La razón es sencilla de entender. El ego es una creación mental surgida de la identificación con nuestros pensamientos. Como tal, se nutre y se recrea en las invenciones y objetos mentales, espantándole todo lo que sea real. Por eso anda siempre dando bandazos entre el pasado y el futuro, meros objetos mentales. Y por eso no le gusta el momento presente, que es lo único auténticamente real.

El falso yo vive en constante oposición al momento presente o, simplemente, lo niega. Ha convertido el momento presente en su enemigo. Para él nunca es suficiente. Rara vez hay algún momento que le guste. Y cuando esto ocurre, el momento presente pasa rápidamente y se queda en el mismo estado que antes. Las quejas mentales son una manifestación de esta confrontación con el momento presente. El ego está instalado en un estado casi permanente de queja mental. Nada le agrada ni parece bastarle. Halla defectos y motivos de protesta hasta en lo más placentero o deseado. Es como se alimenta el falso y pequeño yo: posicionándose y reafirmándose contra lo que es, contra la vida. Imponemos juicios y reducimos a las personas a un puñado de etiquetas y conceptos mentales. Y al encarcelar a los otros con los pensamientos, nosotros mismos entramos en la prisión mental.

El ego se percibe a sí mismo contra la vida, contra el Universo, contra el resto de lo que existe, que, en su labor como piloto automático, contempla cual amenaza. Es una colosal locura que aún se hace mayor debido a que el ego también necesita el mundo que le rodea para cumplir su misión y satisfacer sus aspiraciones. El ego pasa sus días —y con él los seres humanos que con él se identifican— en el tremendo conflicto de rechazar el momento presente, lo único real, la vida. Y lo agudiza necesitando de un mundo que, a la par, estima una amenaza.

No es verdad que seamos lo que somos.

La última mentira que aquí se va a destacar es una especie de corolario de las cinco precedentes y el máximo exponente de las consecuencias del reducido nivel consciencial. Radica en el hecho de que cada uno está convencido de que vive su vida. No puede ser de otra manera, nos decimos. Nos consideramos conscientes de lo que hacemos, de lo que queremos,... de lo que somos. Pero tampoco esto es verdad.
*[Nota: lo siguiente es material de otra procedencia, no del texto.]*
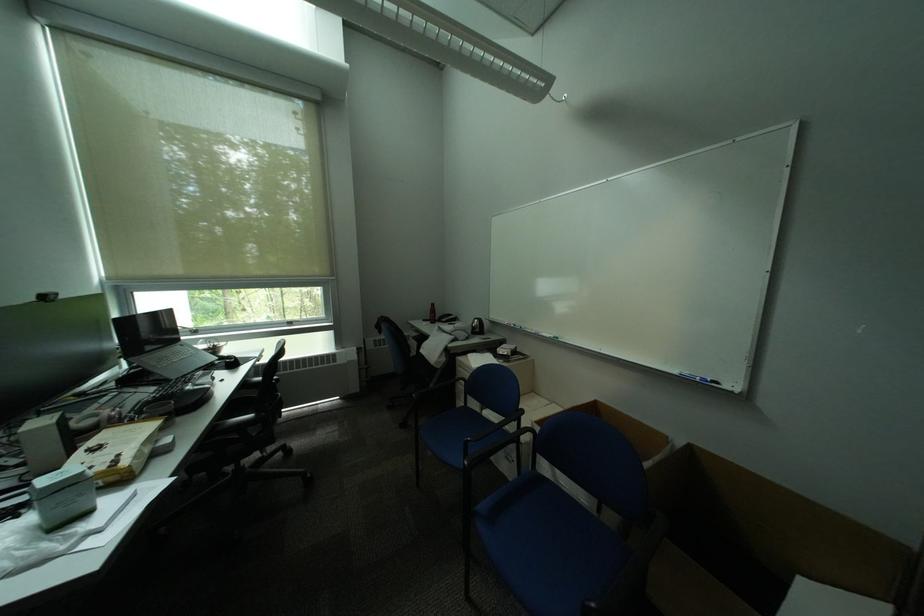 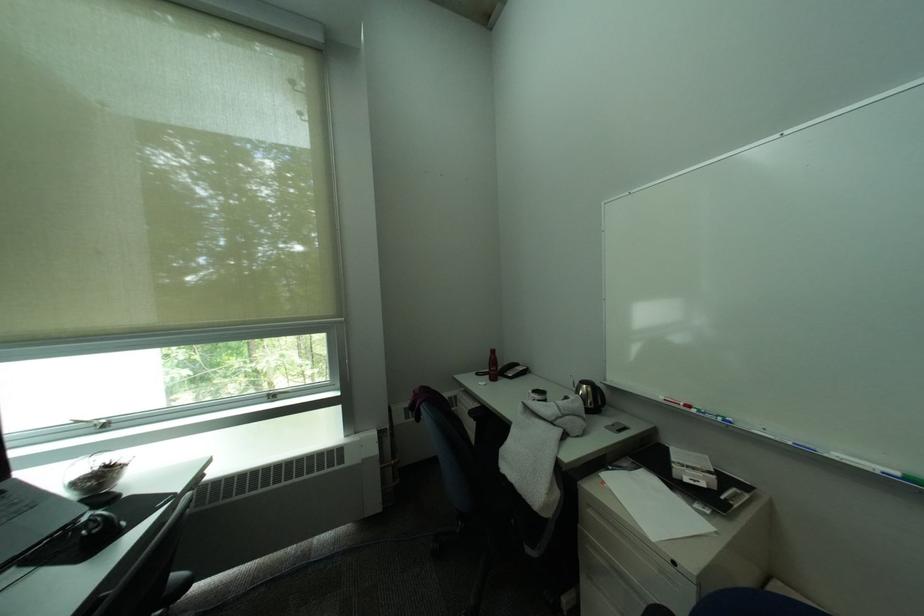 Where in the second image is the point corresponding to (244,360) from the first image?

(106, 528) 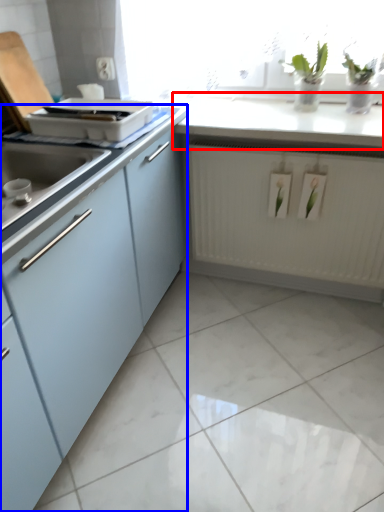 Question: Which point is closer to the camera, countertop (highlighted by a red box) or cabinetry (highlighted by a blue box)?

Choices:
 (A) countertop
 (B) cabinetry

Answer: (B) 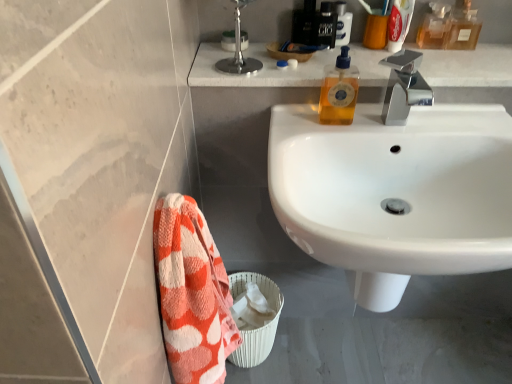 Question: From the image's perspective, is shiny black bottle at upper center, which appears as the second toiletry when viewed from the top, located above white plastic toothpaste tube at upper right, the third mouthwash in the right-to-left sequence?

No tenemos consciencia de nuestro ser real, el verdadero Yo, sino del piloto automático con el que nos identificamos; de un ser que nuestra mente, ante la ausencia de mando consciente, ha tenido que inventar por necesidades de supervivencia y actuación en la tridimensionalidad. Hemos desarrollado una consciencia de los objetos: no somos lo que somos, sino lo que pensamos que somos; nos vemos a nosotros mismos como objetos mentales. El ego forjado por los pensamientos ha sido creado como objeto mental: mi pequeño yo, mi pequeña historia, mis emociones. Y este objeto mental busca su felicidad en los objetos físicos y mentales: en las cosas materiales, en las creencias o teorías 
mentales y en las emociones estimulantes.

Sin duda, todas estas cosas tienen su lugar en este mundo, pero no para que nos identifiquemos con ellas. Es imposible que nos encontremos a nosotros mismos con objetos y formas ajenas a nuestro Ser. Pero lo hacemos. Y el resultado final es la frustración, la insatisfacción: la demencia derivada de la pérdida de conexión con una dimensión más profunda del ser humano, nuestro verdadero Yo. Podemos activar tal conexión mediante la elevación del grado de consciencia. ¿Cómo conseguirlo?. Resulta de gran ayuda examinar nuestra dimensión profunda a través de su relación con el único sitio donde la vida realmente existe: el ahora. A ello se dirigen los próximos apartados. Vaya por delante que en esa dimensión no existe el tiempo; que nada tiene que ver con los pensamientos, conceptos, juicios y definiciones; y que no se identifica ni se llena con objetos materiales, mentales y emocionales.